Mersinli STK’lar ‘marka kent’ atağını başlatıyor
Mersin’de 30’a yakın STK’nın kurduğu Ekonomi Platformu marka kent hedefine odaklandı. Platform, bu konuda ilk adımı valilik ve büyükşehir belediyesinin desteğiyle 25 Eylül’de düzenleyeceği ‘Marka Kent Mersin Konferansı’ ile atacak
DERYA EĞRİCAN GÜLEÇ
MERSİN - Mersin’deki 30’a yakın STK’nın bir araya gelmesiyle oluşturulan Mersin Ekonomi Platformu (MEP), 25 Eylül’de ‘Marka Kent Mersin Konferansı’ düzenleyerek dikkatleri bu alana çekmeyi hedefl iyor.
Mersin Valisi Hasan Basri Güzeloğlu ile Büyükşehir Belediye Başkanı Burhanettin Kocamaz’ın da destek verdiği konferansta ekonomi çevreleri, sanatçı ve siyasetçiler bir araya gelecek. Akdeniz İhracatçıları Birliği (AKİB) Konferans Salonu’nda düzenlenecek olan konferans saat 14.00’te başlayacak.
Tüm Sanayici ve İş Adamları Derneği (TÜMSİAD) Mersin Şube Başkanı ve MEP Dönem Sözcüsü Mehmet Türker, konferansın marka kent konusunda idareciler ve halk arasında farkındalık oluşturmayı amaçladığını belirterek, “Vali, büyükşehir belediye başkanı, milletvekilleri, üniversite rektörleri, Mersin Ticaret ve Sanayi Odası, yerel medya ve STK temsilcileri, bilim insanları, sanatçı, müzisyen ve eğitimciler arasında kurulacak işbirliği ile kentimizi markalaştıracağız” şeklinde konuştu.
Bir kentin markalaşması için o kentin yöneticileri ve halkının aynı fikir etrafında birleşip bu fikre sahip çıkmaları gerektiğini vurgulayan Türker, “Bu çaba ancak çok uzun süre istikrarlı bir şekilde sürdürülürse bir şehir marka şehir olur” dedi. Zamanla kentlerin ülkelerden daha önemli olacağını, rekabetin ülkelerden çok kentler arasında geçeceğini aktaran Türker, “Bugün bazı büyük şehirler ülkelerden daha önemli ve popüler. Venedik, Floransa, Roma gibi şehirler İtalya’dan; Viyana, Avusturya’dan; Kazablanka Fas’tan daha değerli. Dünya nüfusunun yarısından fazlası kentlerde yaşıyor. Yeni ekonomide bir ülkenin kaç tane ‘marka şehri’ olduğu hayati önem taşımaya başladı” diye konuştu.

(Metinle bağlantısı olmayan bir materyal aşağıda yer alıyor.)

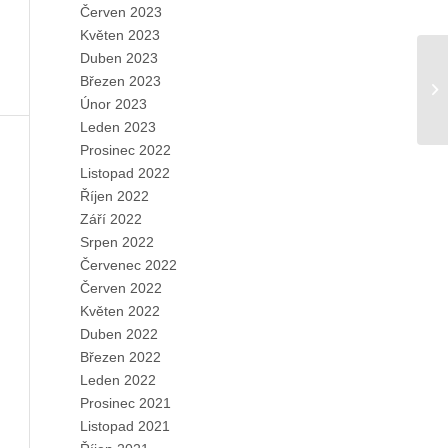
Červen 2023
Květen 2023
Duben 2023
Březen 2023
Únor 2023
Leden 2023
Prosinec 2022
Listopad 2022
Říjen 2022
Září 2022
Srpen 2022
Červenec 2022
Červen 2022
Květen 2022
Duben 2022
Březen 2022
Leden 2022
Prosinec 2021
Listopad 2021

Kalitesiz kent markalaşamaz
Türker, kalitesiz bir kentin markalaşamayacağını ifade ederek, “Arkasındaki strateji, çaba ve hikaye bilinmeden sadece bir logo ve slogana sahip olmak, bunları kullanarak tanıtım yapmak o kenti başarıya ulaştırmaz. Bu gereksiz çabalar şehirlere vakit ve nakit kaybettirir. Şehirler arasında her yıl gayrisafi hasıla, istihdam, eğitim, yaratıcı-yenilikçilik, ulaşım, siyasi ve sosyal çevre, iktisadi çevre, sosyo-kültürel çevre, sağlık, kamusal hizmetler ve ulaşım, dinlence, doğal çevre, insan sermayesi gibi kriterler gözetilerek sıralamalar yapılıyor. Önemli olan, bu farklı değerlendirmelere rağmen üst sıralarda yer alan şehirler arasında olabilmek” diye konuştu.
Hedef daha fazla turist çekmek
Kentlerin markalaşmasının birçok önemli parametre ve hedefin gerçekleştirilmesi ile elde edilebilecek bir konu olduğunu anlatan Türker, “Uzun vadeli, birçok teknik ve artistik konunun entegre olarak planlanıp, uygulanmasını, denetimini, yüksek bilgi ve çalışmayı gerektirir” dedi. Yalnızca reklam yapmakla marka olunamayacağına dikkat çeken Türker, amacın daha fazla turist çekmek, yatırımları canlandırmak, değerli katkılar sağlayabilecek yaratıcı insanları kentte yaşamaya ikna etmek olması gerektiğini söyledi. Türker, nihai amacın şehrin kalkınmasını sağlamak olduğunu sözlerine ekledi.